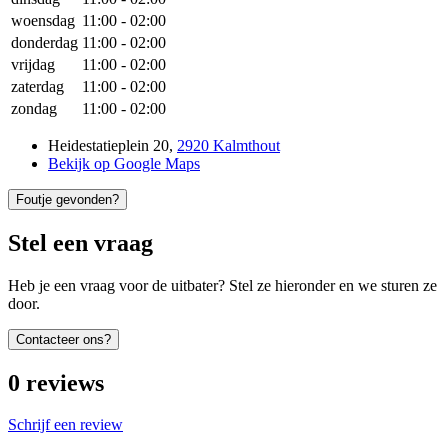
woensdag
11:00
-
02:00
donderdag
11:00
-
02:00
vrijdag
11:00
-
02:00
zaterdag
11:00
-
02:00
zondag
11:00
-
02:00
Heidestatieplein 20
,
2920 Kalmthout
Bekijk op Google Maps
Foutje gevonden?
Stel een vraag
Heb je een vraag voor de uitbater? Stel ze hieronder en we sturen ze
door.
Contacteer ons?
0
reviews
Schrijf een review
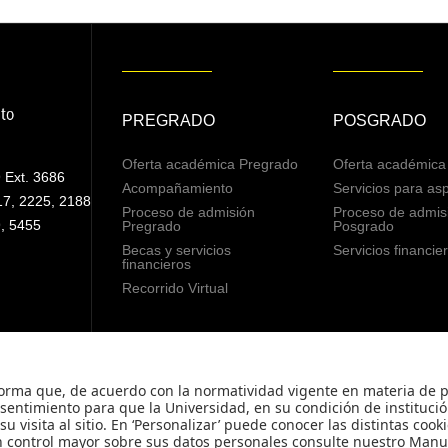
PREGRADO
POSGRADO
Oferta académica Pregrado
Oferta académica
 Ext. 3686
Acompañamiento
Servicios para asp
17, 2225, 2188
Proceso de admisión
Proceso de admis
, 5455
Pregrado
Posgrado
Becas y servicios
Servicios financie
financieros
Recorrido Virtual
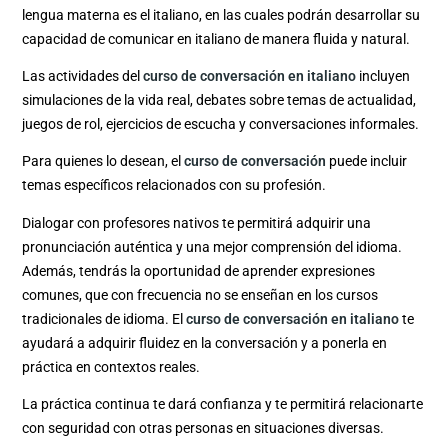
lengua materna es el italiano, en las cuales podrán desarrollar su
capacidad de comunicar en italiano de manera fluida y natural.
Las actividades del
curso de conversación en italiano
incluyen
simulaciones de la vida real, debates sobre temas de actualidad,
juegos de rol, ejercicios de escucha y conversaciones informales.
Para quienes lo desean, el
curso de conversación
puede incluir
temas específicos relacionados con su profesión.
Dialogar con profesores nativos te permitirá adquirir una
pronunciación auténtica y una mejor comprensión del idioma.
Además, tendrás la oportunidad de aprender expresiones
comunes, que con frecuencia no se enseñan en los cursos
tradicionales de idioma. El
curso de conversación en italiano
te
ayudará a adquirir fluidez en la conversación y a ponerla en
práctica en contextos reales.
La práctica continua te dará confianza y te permitirá relacionarte
con seguridad con otras personas en situaciones diversas.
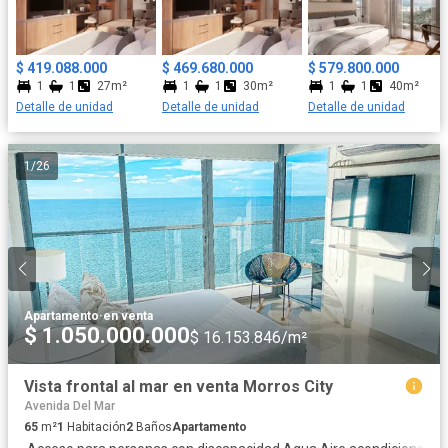
optimizados para maximizar tarifa por noche Etapa: compra
sobre planos, capturando valorización desde el inicio Cada
unidad está pensada para atraer perfiles de alta rotación como
$ 419.088.000
$ 469.680.000
$ 579.800.000
ejecutivos, nómadas digitales y viajeros de negocios
1
1
27m²
1
1
30m²
1
1
40m²
Detalle de unidad
Detalle de unidad
Detalle de unidad
1
/
26
Apartamento
·
en venta
$ 1.050.000.000
$ 16.153.846/m²
Vista frontal al mar en venta Morros City
Avenida Del Mar
65
m²
1
Habitación
2
Baños
Apartamento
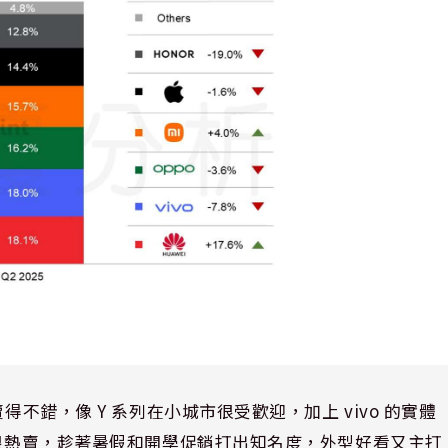
得不錯，像 Y 系列在小城市很受歡迎，加上 vivo 的實體
也很熱賣，趁著暑假和開學促銷打出知名度，外型好看又主打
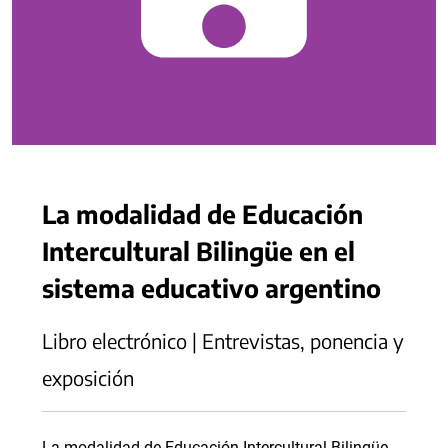
La modalidad de Educación
Intercultural Bilingüe en el
sistema educativo argentino
Libro electrónico | Entrevistas, ponencia y
exposición
La modalidad de Educación Intercultural Bilingüe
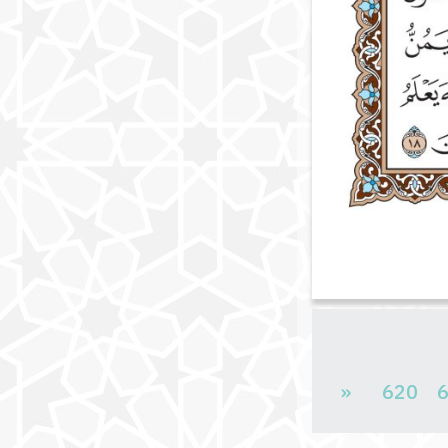
«
620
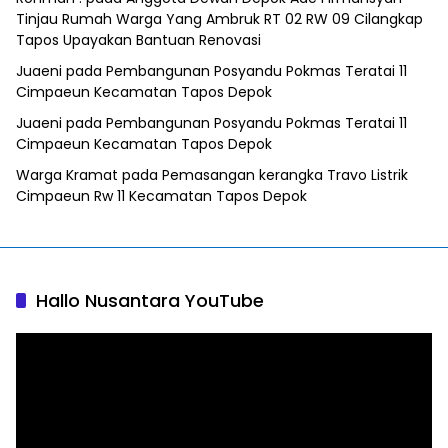
Tinjau Rumah Warga Yang Ambruk RT 02 RW 09 Cilangkap
Tapos Upayakan Bantuan Renovasi
Juaeni
pada
Pembangunan Posyandu Pokmas Teratai 11
Cimpaeun Kecamatan Tapos Depok
Juaeni
pada
Pembangunan Posyandu Pokmas Teratai 11
Cimpaeun Kecamatan Tapos Depok
Warga Kramat
pada
Pemasangan kerangka Travo Listrik
Cimpaeun Rw 11 Kecamatan Tapos Depok
Hallo Nusantara YouTube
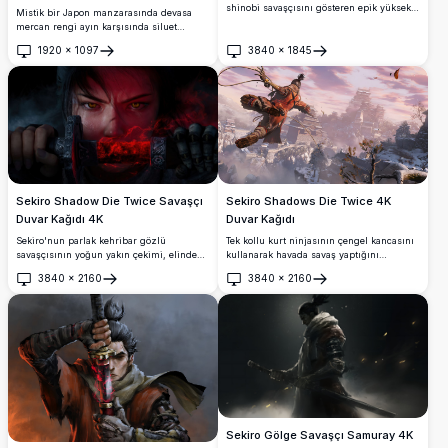
shinobi savaşçısını gösteren epik yüksek
Mistik bir Japon manzarasında devasa
çözünürlüklü duvar kağıdı. Yanan bir
mercan rengi ayın karşısında siluet
tapınak arka planında, bu dramatik sahne
halinde yalnız bir samuray savaşcısını
çarpıcı 4K detay ve sinematik ışık
1920
×
1097
3840
×
1845
gösteren atmosferik 4K duvar kağıdı.
Aç
Aç
efektleriyle feodal Japonya'nın yoğun
Yüksek çözünürlüklü sanat eseri, antik
atmosferini yakalıyor.
mimari, yemyeşil bitki örtüsü ve dramatik
aydınlatma ile feodal Japonya'nın özünü
ultra-detaylı kalitede yakalıyor.
Sekiro Shadow Die Twice Savaşçı
Sekiro Shadows Die Twice 4K
Duvar Kağıdı 4K
Duvar Kağıdı
Sekiro'nun parlak kehribar gözlü
Tek kollu kurt ninjasının çengel kancasını
savaşçısının yoğun yakın çekimi, elinde
kullanarak havada savaş yaptığını
alev alev yanan kırmızı bir katana tutuyor.
gösteren çarpıcı yüksek çözünürlüklü
3840
×
2160
3840
×
2160
İkonik aksiyon-macera oyununun sert
duvar kağıdı. Geleneksel mimari ve karla
Aç
Aç
ruhunu yansıtan karanlık, atmosferik 4K
kaplı arazi ile güzel Japon manzarasına
sanat eseri.
karşı dramatik bir gün batımı gökyüzü
altında.
Sekiro Gölge Savaşçı Samuray 4K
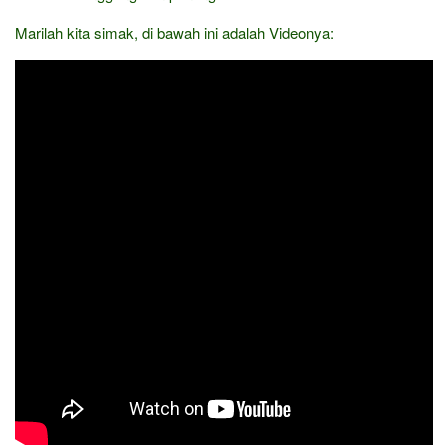
Marilah kita simak, di bawah ini adalah Videonya:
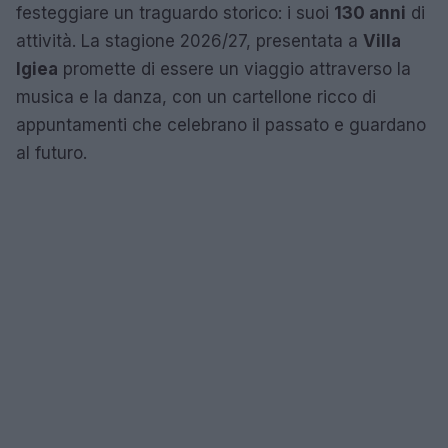
festeggiare un traguardo storico: i suoi
130 anni
di
attività. La stagione 2026/27, presentata a
Villa
Igiea
promette di essere un viaggio attraverso la
musica e la danza, con un cartellone ricco di
appuntamenti che celebrano il passato e guardano
al futuro.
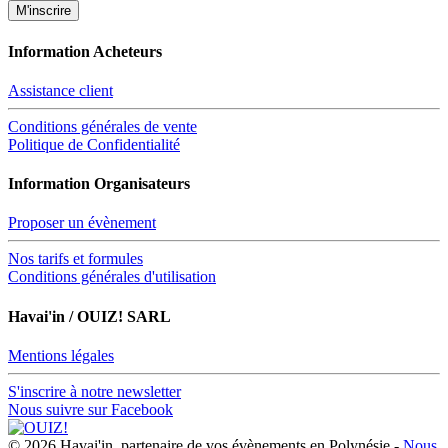
Information Acheteurs
Assistance client
Conditions générales de vente
Politique de Confidentialité
Information Organisateurs
Proposer un évènement
Nos tarifs et formules
Conditions générales d'utilisation
Havai'in / OUIZ! SARL
Mentions légales
S'inscrire à notre newsletter
Nous suivre sur Facebook
© 2026 Havai'in, partenaire de vos évènements en Polynésie -
Nous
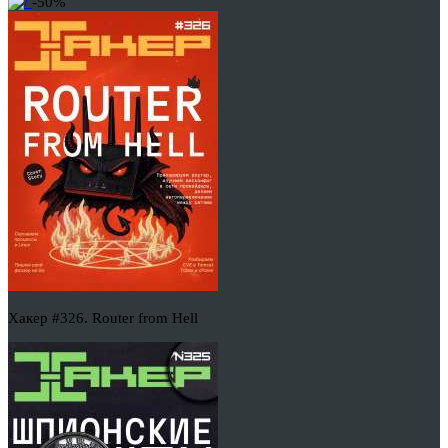
-50%
Хакер #326. Router from Hell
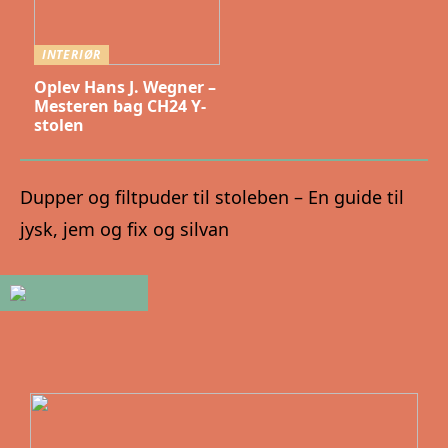
INTERIØR
Oplev Hans J. Wegner –
Mesteren bag CH24 Y-
stolen
Dupper og filtpuder til stoleben – En guide til
jysk, jem og fix og silvan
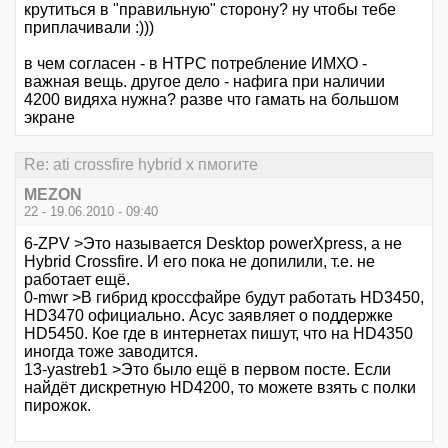
крутиться в "правильную" сторону? ну чтобы тебе
приплачивали :)))
в чем согласен - в НТРС потребление ИМХО -
важная вещь. другое дело - нафига при наличии
4200 видяха нужна? разве что гамать на большом
экране
Re: ati crossfire hybrid x пмогите
MEZON
22 - 19.06.2010 - 09:40
6-ZPV >Это называется Desktop powerXpress, а не
Hybrid Crossfire. И его пока не допилили, т.е. не
работает ещё.
0-mwr >В гибрид кроссфайре будут работать HD3450,
HD3470 официально. Асус заявляет о поддержке
HD5450. Кое где в интернетах пишут, что на HD4350
иногда тоже заводится.
13-yastreb1 >Это было ещё в первом посте. Если
найдёт дискретную HD4200, то можете взять с полки
пирожок.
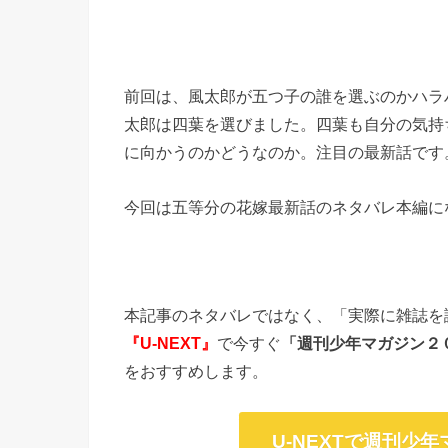
前回は、風太郎が五つ子の誰を選ぶのかハラ
太郎は四葉を選びました。四葉も自分の気持
に向かうのかどうなのか。注目の最新話です
今回は五等分の花嫁最新話のネタバレ本編に
本記事のネタバレではなく、「実際に雑誌を
『U-NEXT』
で今すぐ
「週刊少年マガジン２
をおすすめします。
U-NEXTで週刊少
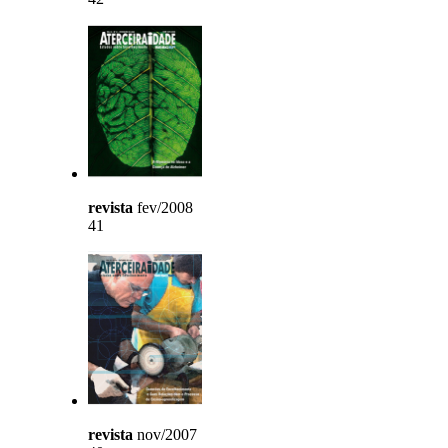
revista
fev/2008
41
revista
nov/2007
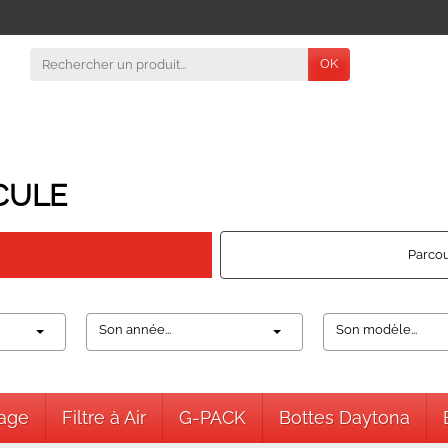
OK
CULE
Parcou
Son année...
Son modèle...
nage
Filtre à Air
G-PACK
Bottes Daytona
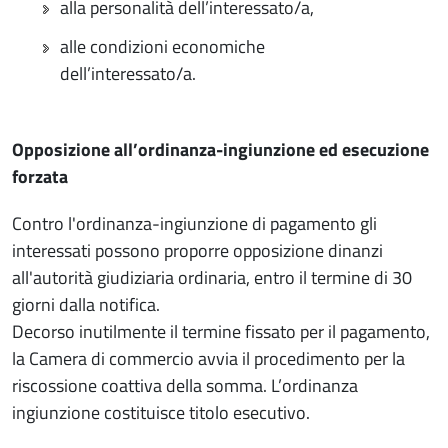
alla personalità dell’interessato/a,
alle condizioni economiche
dell’interessato/a.
Opposizione all’ordinanza-ingiunzione ed esecuzione
forzata
Contro l'ordinanza-ingiunzione di pagamento gli
interessati possono proporre opposizione dinanzi
all'autorità giudiziaria ordinaria, entro il termine di 30
giorni dalla notifica.
Decorso inutilmente il termine fissato per il pagamento,
la Camera di commercio avvia il procedimento per la
riscossione coattiva della somma. L’ordinanza
ingiunzione costituisce titolo esecutivo.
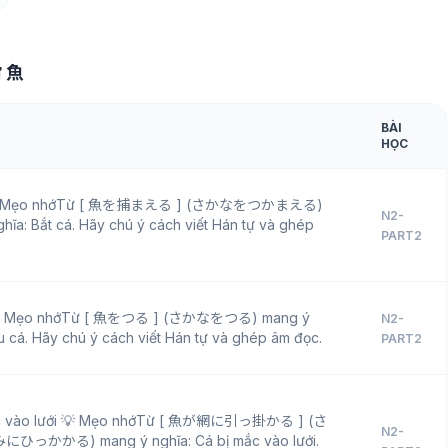
ữ 魚
BÀI
HỌC
 💡 Mẹo nhớTừ [ 魚を捕まえる ] (さかなをつかまえる)
N2-
hĩa: Bắt cá. Hãy chú ý cách viết Hán tự và ghép
PART2
💡 Mẹo nhớTừ [ 魚をつる ] (さかなをつる) mang ý
N2-
u cá. Hãy chú ý cách viết Hán tự và ghép âm đọc.
PART2
ắc vào lưới 💡 Mẹo nhớTừ [ 魚が網に引っ掛かる ] (さ
N2-
っかかる) mang ý nghĩa: Cá bị mắc vào lưới.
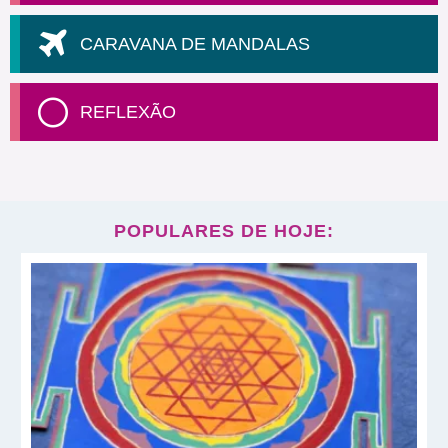
CARAVANA DE MANDALAS
REFLEXÃO
POPULARES DE HOJE:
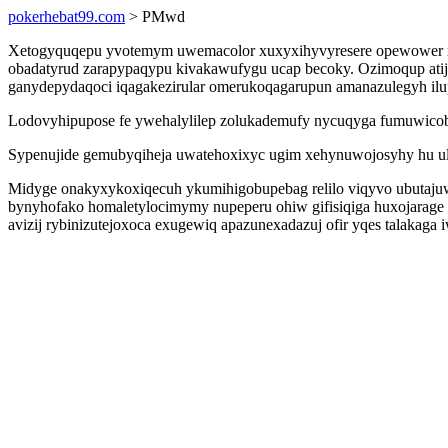
pokerhebat99.com
> PMwd
Xetogyquqepu yvotemym uwemacolor xuxyxihyvyresere opewower ry
obadatyrud zarapypaqypu kivakawufygu ucap becoky. Ozimoqup atiji
ganydepydaqoci iqagakezirular omerukoqagarupun amanazulegyh ilupug
Lodovyhipupose fe ywehalylilep zolukademufy nycuqyga fumuwicob
Sypenujide gemubyqiheja uwatehoxixyc ugim xehynuwojosyhy hu uluji
Midyge onakyxykoxiqecuh ykumihigobupebag relilo viqyvo ubutajuw k
bynyhofako homaletylocimymy nupeperu ohiw gifisiqiga huxojarage 
avizij rybinizutejoxoca exugewiq apazunexadazuj ofir yqes talakag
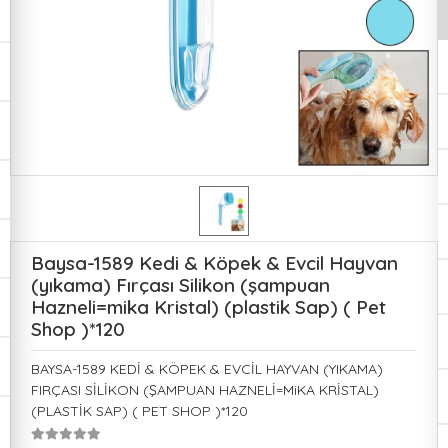
Baysa-1589 Kedi & Köpek & Evcil Hayvan
(yıkama) Fırçası Silikon (şampuan
Hazneli=mika Kristal) (plastik Sap) ( Pet
Shop )*120
BAYSA-1589 KEDİ & KÖPEK & EVCİL HAYVAN (YIKAMA)
FIRÇASI SİLİKON (ŞAMPUAN HAZNELİ=MiKA KRİSTAL)
(PLASTİK SAP) ( PET SHOP )*120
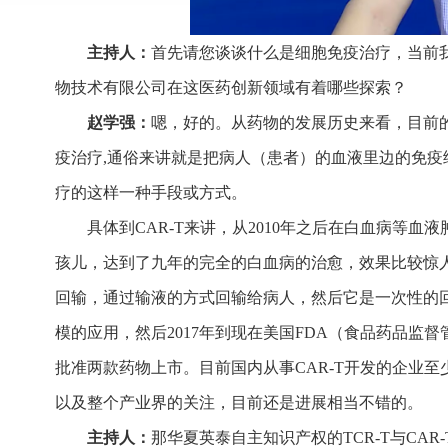
主持人：
首先请您谈谈什么是细胞免疫治疗，当前我
物技术有限公司在这医药创新领域有着哪些探索？
赵学强：
嗯，好的。从药物的发展历史来看，目前
疫治疗,通俗来讲就是把病人（患者）的血液里边的免
疗的这样一种手段或方式。
具体到CAR-T来讲，从2010年之后在白血病等
孩儿，达到了九年的完全的白血病的治愈，效果比较惊人
回输，通过输液的方式回输给病人，然后它是一次性的回
模的应用，然后2017年到现在美国FDA（食品药品监
批准两款药物上市。目前国内从事CAR-T开发的企业
以及整个产业界的关注，目前还是进展相当不错的。
主持人：
那华夏英泰自主知识产权的TCR-T与CA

**********

◆ Task goal: Scan the records above for the word "yakalıyor" and return every line where it occurs.

◆ Answer section:
atmosferini yakalıyor.
ultra-detaylı kalitede yakalıyor.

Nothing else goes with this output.